Odp: Canon EOS 6D Mark II - oficjalnie
Cytat:
Zamieszczone przez
aptur
Zdarza mi się robić kotlety na 6D ale w życiu nie wyciągałem jeszcze cieni +4EV a nawet +3EV. Nie widzę takiej potrzeby :)
mysle, ze mogles wyciagac o kilka EV. wbrew pozorom korekta winiety i podciaganie cieni swoje dodaja, to moze i nawet sie zlozyc do poziomu 3EV jakby dodac cuzamen do kupy.
szkopul w tym, ze piszemy o kotlecie. 6D (ani 6D mkII) nie jest adresowane do takiego uzytkownika. byc moze taka a nie inna charakterystyka matrycy ma mu to tym bardziej uswiadomic ;)
mnie natomiast ciekawi, czy taki wybor tej charakterystyki nie jest przypadkiem celowy. jesli kosztem nizszego DR (czyli wykorzytaniem 14-bitowego odczytu do kodowania dajmy na to informacji o rozpietosci 12EV) jest wieksza szczegolowosc rejestrowanej w wezszym spektrum informacji (14-bit wykorzystane na rozpietosc 10EV). bo to jakos ma sens z perspektywy probkowania danych i pokrywa sie z moim wrazeniem z wywolywania 6D i innych matryc (Canona). ale moge tez sie mylic, to moze byc po prostu zwykle przycinanie kasy przez Canona, tudziez zagranie na zachecenie uzytkownikow, ktorzy "pomylkowo" (dla Canona) nabyli 6D do upgrade'u jednak na 5D mkIV a nie 6D mkII...
co nadal nie zmienia mojej osobistej opinii, ze zaszumienie cieni wyciaganych o 4EV ma dla mnie znikome znaczenie dla oceny obrazka korpusu. o innych jego aspektach nie wspominajac... cena i nadszargane domowe oszczednosci maja chwilowo duzo wieksze znaczenie ;)
Odp: Canon EOS 6D Mark II - oficjalnie
Wyciąganie z cieni/świateł bardzo się przydaje właśnie w fotografii krajobrazowej/architektury.
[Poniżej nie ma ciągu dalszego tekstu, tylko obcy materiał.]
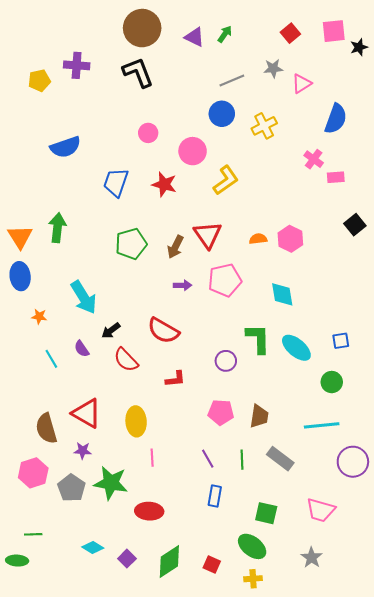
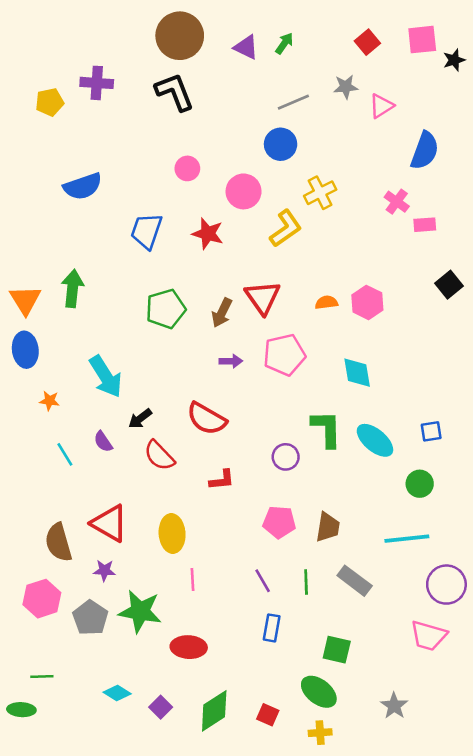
yellow cross: (264, 126) -> (320, 193), moved
pink trapezoid: (321, 510) -> (429, 636), moved

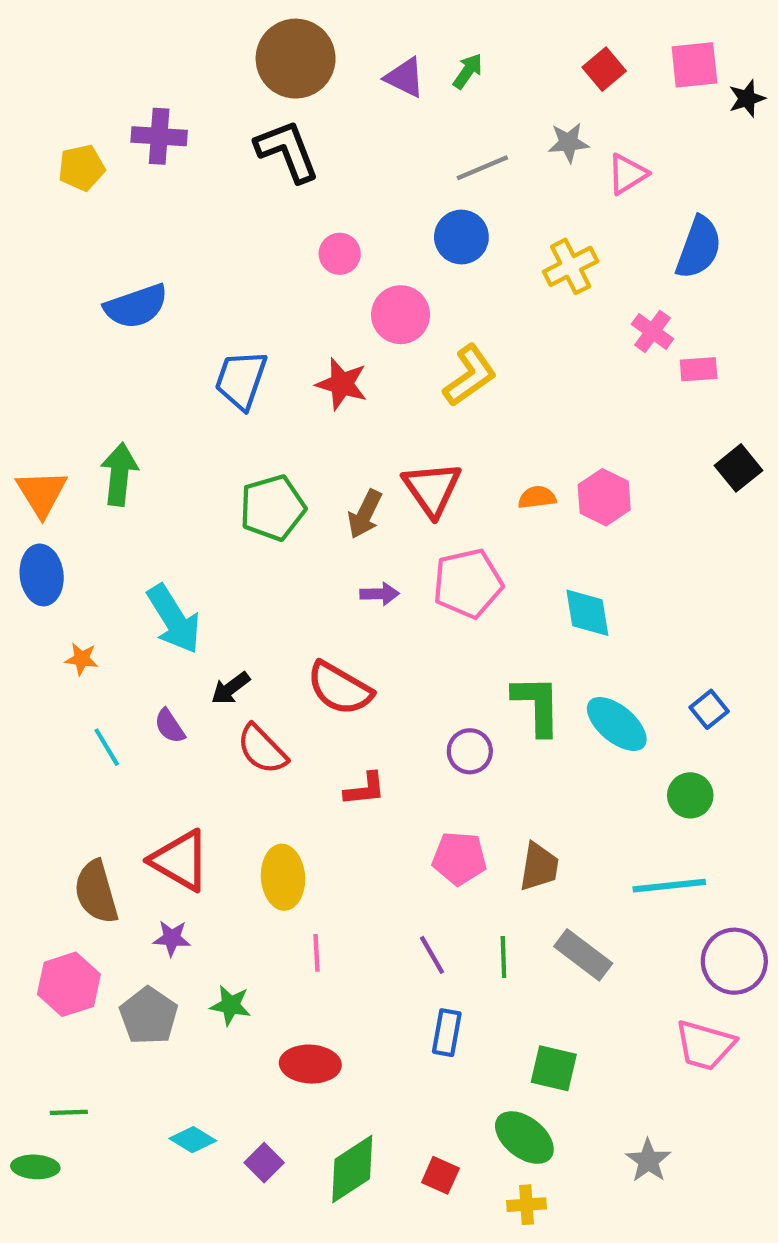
pink circle: (187, 168) -> (340, 254), moved
yellow cross: (320, 193) -> (571, 266), moved
blue square: (431, 431) -> (709, 709), turned -30
green star: (140, 611) -> (231, 1005), size x0.6

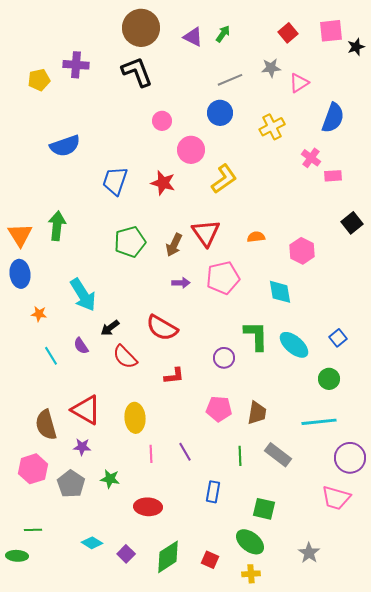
pink hexagon: (604, 497) -> (302, 251), moved
purple line: (432, 955) -> (185, 452), moved

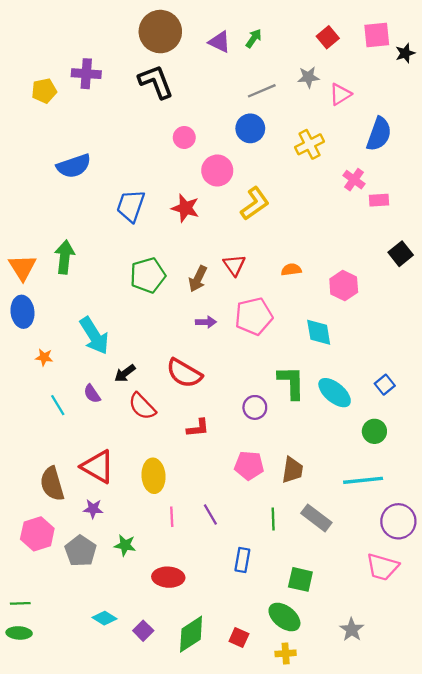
red triangle: (206, 233) -> (234, 265), size x0.7
green line: (33, 530) -> (20, 603), moved

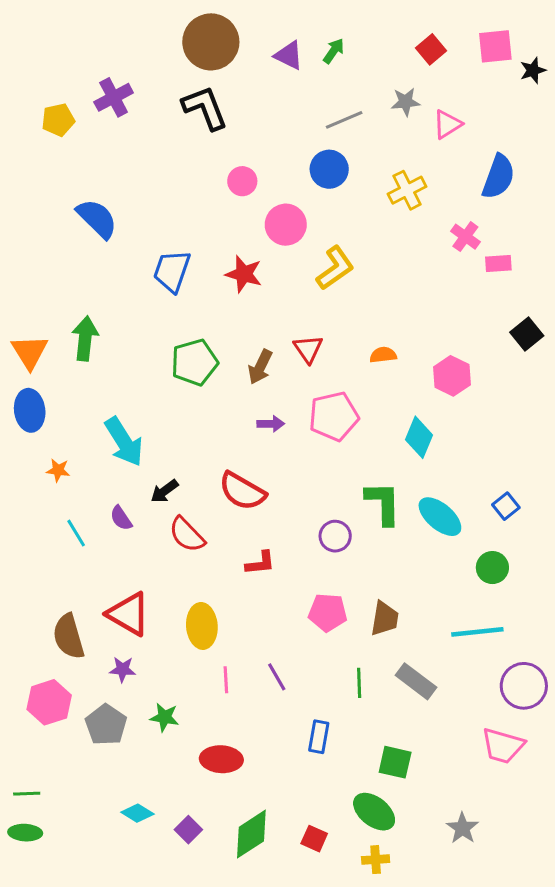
purple cross: (86, 74) -> (114, 97), turned -32
blue semicircle: (74, 166) -> (97, 219), turned -116
cyan diamond: (319, 332) -> (419, 437), turned 32

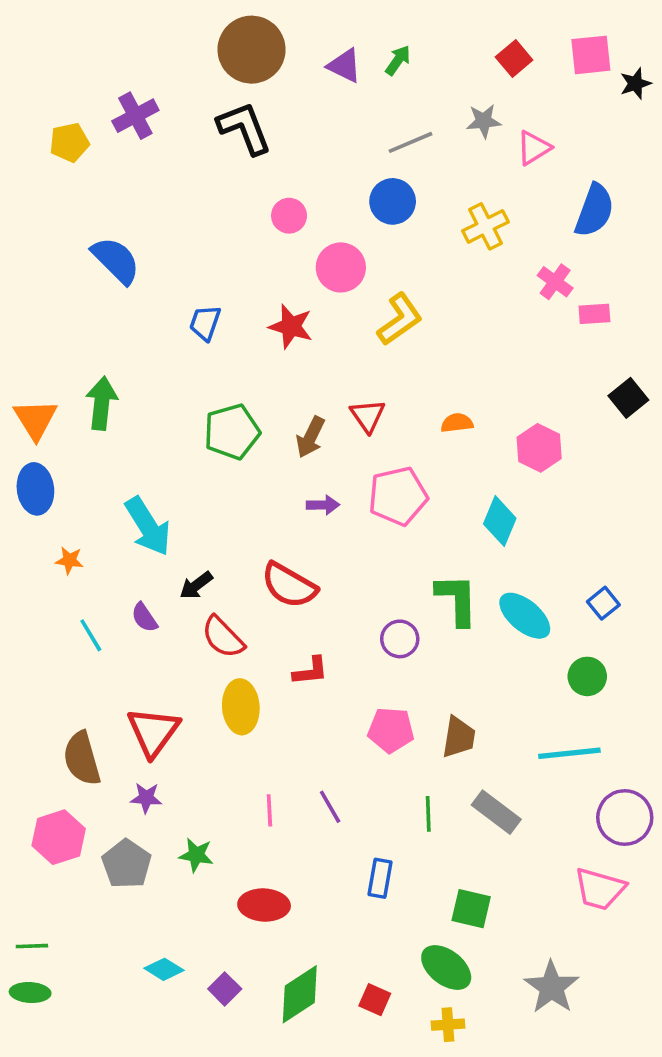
blue trapezoid: (172, 271) -> (205, 323), size x0.7
red triangle: (128, 614) -> (153, 732), turned 36
yellow ellipse: (202, 626) -> (241, 707), moved
gray star: (462, 828) -> (552, 987), size x1.4

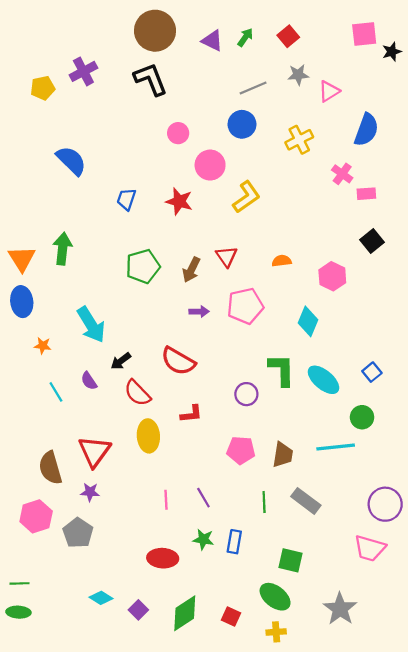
red square: (514, 59) -> (288, 36), moved
black square: (628, 398) -> (372, 241), moved
cyan line: (569, 753) -> (336, 447), moved
green star: (196, 855) -> (203, 539), moved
Wolę prześwietlić niebo, które potem dosztukuję w PSie, niż niedoświetlić i potem nie wiedzieć co zrobić z kolorową kaszą z cieni w 5mk2... Oczywiście chodzi mi o sytuacje, gdy muszę zrobić zdjęcia - bez względu na porę dnia/pogodę, bo nie zawsze jest czas i możliwość na wyczekiwanie złotej godziny na leżaku;)
Odp: Canon EOS 6D Mark II - oficjalnie
Cytat:
Zamieszczone przez
akustyk
mysle, ze mogles wyciagac o kilka EV. wbrew pozorom korekta winiety i podciaganie cieni swoje dodaja, to moze i nawet sie zlozyc do poziomu 3EV jakby dodac cuzamen do kupy.
Więcej niż niecałe 2EV mi się nie zdarza.
Nie znaczy to, że tym samym pochwalam to co zrobili z matrycą w 6DII ale poczekajmy na kolejne testy.
Cytat:
Zamieszczone przez
akustyk
szkopul w tym, ze piszemy o kotlecie. 6D (ani 6D mkII) nie jest adresowane do takiego uzytkownika.
Może i nie jest ale masa osób używa. Z powodzeniem. Osobiście używam jeszcze nawet 5D w którym podobno AF w ogóle nie działa, że o jego DR nie wspomnę.
Odp: Canon EOS 6D Mark II - oficjalnie
Akurat 5d był świetny na niskich czułościach dzięki matrycy Kodaka
Odp: Canon EOS 6D Mark II - oficjalnie
Macios od tego są filtry szare połówkowe :)
Odp: Canon EOS 6D Mark II - oficjalnie
Cauchy - oczywiście, ale nie zawsze masz równy podział kadru czy też stosunek nieba do ziemi, szczególnie w urban foto:)
Odp: Canon EOS 6D Mark II - oficjalnie
Cytat:
Zamieszczone przez
Macios
Cauchy - oczywiście, ale nie zawsze masz równy podział kadru czy też stosunek nieba do ziemi, szczególnie w urban foto:)
wlasnie dlatego filtry polowkowe sa w gradacjach twardej i miekkiej. a w Lee nawet jest wybor miekki, srednio miekki, twardy, bardzo twardy.